ISP customer hompages lists, the first web directories of the early web
10 October 2025
Via Jelloeater on Bluesky, Jeppe Larsen’s early memories of the web, from the late 1990’s:
I remember the ISP was called get2net and it came with both email and web hosting. The last bit was particularly exciting as get2net had a listing of all homepages made by its customers on their website, which was an absolute fantastic way to discover other HTML enthusiasts and of course contribute with my own handcrafted HTML manually uploaded via FTP. The web was a lot more personal, filled with handcrafted websites where people mostly just wrote about themselves and their hobbies.
My ISP in the late nineties also had a list of customer’s homepages (Internet Archive link). One of the earliest iterations of a web directory perhaps. I frequently perused the list, visiting each site regularly for a time. Some pages were not dissimilar to what you’d see on Geocities. Avril & Andrew’s home page (Internet Archive link), is one I clearly recall, on account of the easy to remember URL.

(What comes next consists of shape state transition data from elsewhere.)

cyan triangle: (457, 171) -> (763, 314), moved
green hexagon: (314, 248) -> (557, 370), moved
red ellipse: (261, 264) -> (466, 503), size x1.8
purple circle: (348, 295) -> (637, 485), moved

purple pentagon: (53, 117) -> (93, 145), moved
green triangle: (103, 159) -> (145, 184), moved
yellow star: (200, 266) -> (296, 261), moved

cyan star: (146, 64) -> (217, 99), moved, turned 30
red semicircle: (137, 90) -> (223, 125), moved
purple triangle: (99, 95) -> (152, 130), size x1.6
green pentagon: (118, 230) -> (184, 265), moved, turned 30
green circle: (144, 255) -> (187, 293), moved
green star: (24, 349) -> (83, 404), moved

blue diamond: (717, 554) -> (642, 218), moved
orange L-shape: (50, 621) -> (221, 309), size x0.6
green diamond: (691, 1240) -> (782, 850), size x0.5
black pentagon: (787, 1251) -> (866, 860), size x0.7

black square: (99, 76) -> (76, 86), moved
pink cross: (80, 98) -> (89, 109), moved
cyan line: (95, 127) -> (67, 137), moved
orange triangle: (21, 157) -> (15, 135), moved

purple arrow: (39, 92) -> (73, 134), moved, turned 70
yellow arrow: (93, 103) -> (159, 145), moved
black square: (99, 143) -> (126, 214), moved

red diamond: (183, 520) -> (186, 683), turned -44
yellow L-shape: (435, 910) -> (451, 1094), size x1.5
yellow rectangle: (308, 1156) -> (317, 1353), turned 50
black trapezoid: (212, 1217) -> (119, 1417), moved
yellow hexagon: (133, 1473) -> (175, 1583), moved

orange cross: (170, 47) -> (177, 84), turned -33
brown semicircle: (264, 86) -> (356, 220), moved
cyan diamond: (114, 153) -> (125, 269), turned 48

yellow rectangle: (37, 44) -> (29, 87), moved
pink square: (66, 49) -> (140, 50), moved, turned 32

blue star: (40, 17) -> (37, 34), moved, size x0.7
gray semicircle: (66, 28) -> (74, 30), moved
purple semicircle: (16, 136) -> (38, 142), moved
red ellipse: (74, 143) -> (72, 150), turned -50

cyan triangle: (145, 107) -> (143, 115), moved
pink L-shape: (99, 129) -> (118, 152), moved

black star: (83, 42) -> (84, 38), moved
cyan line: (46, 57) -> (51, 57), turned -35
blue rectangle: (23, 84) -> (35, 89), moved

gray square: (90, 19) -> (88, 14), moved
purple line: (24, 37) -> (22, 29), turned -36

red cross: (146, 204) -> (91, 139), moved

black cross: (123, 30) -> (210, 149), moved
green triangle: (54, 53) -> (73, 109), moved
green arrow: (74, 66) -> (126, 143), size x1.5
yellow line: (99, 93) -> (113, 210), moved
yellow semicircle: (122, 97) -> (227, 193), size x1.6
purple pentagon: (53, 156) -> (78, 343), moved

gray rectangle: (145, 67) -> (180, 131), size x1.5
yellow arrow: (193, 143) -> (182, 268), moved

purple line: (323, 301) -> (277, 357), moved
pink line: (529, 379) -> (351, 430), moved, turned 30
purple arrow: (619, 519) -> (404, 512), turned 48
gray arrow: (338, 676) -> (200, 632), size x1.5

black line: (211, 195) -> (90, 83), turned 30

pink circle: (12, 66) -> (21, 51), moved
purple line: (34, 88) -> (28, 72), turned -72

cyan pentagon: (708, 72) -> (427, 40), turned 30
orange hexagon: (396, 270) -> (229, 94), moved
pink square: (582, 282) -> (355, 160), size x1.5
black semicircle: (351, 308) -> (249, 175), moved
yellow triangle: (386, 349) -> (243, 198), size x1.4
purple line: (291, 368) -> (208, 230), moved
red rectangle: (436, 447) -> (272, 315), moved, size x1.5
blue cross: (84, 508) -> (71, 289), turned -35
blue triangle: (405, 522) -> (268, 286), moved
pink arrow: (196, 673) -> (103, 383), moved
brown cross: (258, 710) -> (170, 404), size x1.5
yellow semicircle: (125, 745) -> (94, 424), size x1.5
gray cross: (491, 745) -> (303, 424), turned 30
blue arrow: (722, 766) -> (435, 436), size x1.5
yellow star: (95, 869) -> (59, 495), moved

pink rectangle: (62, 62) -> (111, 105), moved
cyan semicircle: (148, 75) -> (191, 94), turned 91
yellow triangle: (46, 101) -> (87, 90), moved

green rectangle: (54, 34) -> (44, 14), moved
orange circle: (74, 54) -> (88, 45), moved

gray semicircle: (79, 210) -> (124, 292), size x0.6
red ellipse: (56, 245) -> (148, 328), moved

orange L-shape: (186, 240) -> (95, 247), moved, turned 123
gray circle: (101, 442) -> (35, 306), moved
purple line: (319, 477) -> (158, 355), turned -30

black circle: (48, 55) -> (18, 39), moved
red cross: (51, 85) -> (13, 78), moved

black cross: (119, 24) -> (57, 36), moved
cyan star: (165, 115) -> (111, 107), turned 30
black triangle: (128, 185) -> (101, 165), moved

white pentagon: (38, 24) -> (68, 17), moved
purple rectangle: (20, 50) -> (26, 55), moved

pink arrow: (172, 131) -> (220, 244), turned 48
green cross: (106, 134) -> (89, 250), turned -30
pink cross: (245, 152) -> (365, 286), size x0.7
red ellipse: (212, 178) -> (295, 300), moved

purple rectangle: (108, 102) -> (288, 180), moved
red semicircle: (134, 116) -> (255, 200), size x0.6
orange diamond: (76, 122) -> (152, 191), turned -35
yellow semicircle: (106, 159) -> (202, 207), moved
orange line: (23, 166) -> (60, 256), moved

But it wasn’t just customers checking out each other’s websites.
At one point the splash page (remember those?) of my website featured a violin. I have no idea why now. I’d put a purple tint on it, with Photoshop, and liked the way it gleamed on the white background of my site. Anyway, there was some problem with the site and I’d had to call, on the phone, a landline no less, the ISP.
You didn’t get through to a call centre back then, you spoke to the people who owned the company. I forget their names, but I usually spoke to one of two somewhat sarcastic guys.
Having explained the issue, and being put on “hold” while whoever had taken call went to investigate, I heard him say to his colleague, “yeah, I’ve got violin guy on the phone…”. The colleague responded, saying something like, “oh, purple violin guy?” You wouldn’t see that sort of… familiarity today.
Despite the snarky attitude, I was pleased no end to be actually speaking to non-acquaintances who looked at my website. Occasionally the “webmaster”, the person who looked after the servers, would also reply — usually in the middle of the night — to some of my support emails.
Something else that would never happen today.
The ISP was taken over several times during the time I was with them, growing with each buy-out. The customer homepage list vanished, along with the two original staffers, whom I never spoke to again. I sometimes wonder what became of them, the ex-ISP startup founders, the then nocturnal webmaster, along with Avril and Andrew, and where they are now.